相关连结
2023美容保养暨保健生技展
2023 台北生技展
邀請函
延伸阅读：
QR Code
--
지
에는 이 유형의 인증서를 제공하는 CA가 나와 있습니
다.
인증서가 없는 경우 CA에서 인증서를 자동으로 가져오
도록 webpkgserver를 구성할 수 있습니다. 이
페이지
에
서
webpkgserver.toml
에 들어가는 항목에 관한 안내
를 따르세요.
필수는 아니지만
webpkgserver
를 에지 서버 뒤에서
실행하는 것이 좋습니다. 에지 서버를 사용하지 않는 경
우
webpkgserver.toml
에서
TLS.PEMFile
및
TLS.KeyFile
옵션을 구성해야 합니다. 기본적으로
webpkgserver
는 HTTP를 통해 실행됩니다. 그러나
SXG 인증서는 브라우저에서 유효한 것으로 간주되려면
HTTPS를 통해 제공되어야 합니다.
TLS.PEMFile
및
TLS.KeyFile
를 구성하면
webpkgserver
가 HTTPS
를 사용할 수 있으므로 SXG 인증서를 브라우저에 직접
...
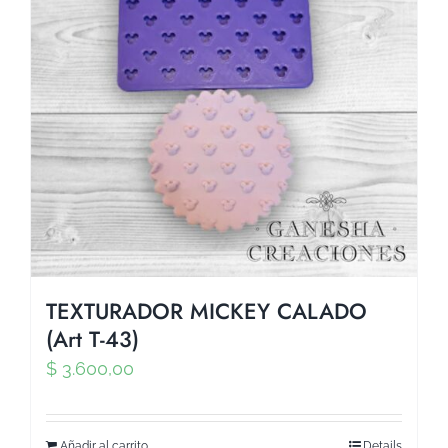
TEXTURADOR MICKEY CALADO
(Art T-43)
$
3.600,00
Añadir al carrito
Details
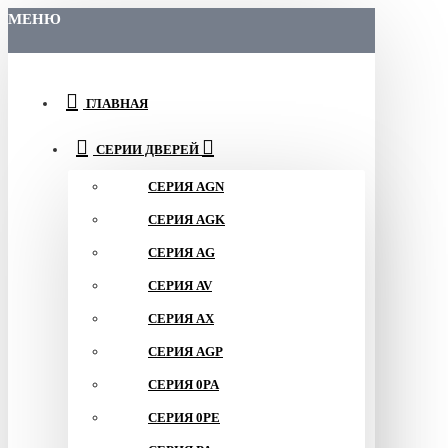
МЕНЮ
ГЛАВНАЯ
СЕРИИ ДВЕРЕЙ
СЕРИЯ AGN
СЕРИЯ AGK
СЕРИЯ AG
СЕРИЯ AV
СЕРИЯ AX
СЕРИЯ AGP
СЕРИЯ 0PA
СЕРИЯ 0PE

_Work instructions_
Filter the listing down to the lines holding the word "인증서를", and return those.

_Task answer_
에는 이 유형의 인증서를 제공하는 CA가 나와 있습니
인증서가 없는 경우 CA에서 인증서를 자동으로 가져오
를 사용할 수 있으므로 SXG 인증서를 브라우저에 직접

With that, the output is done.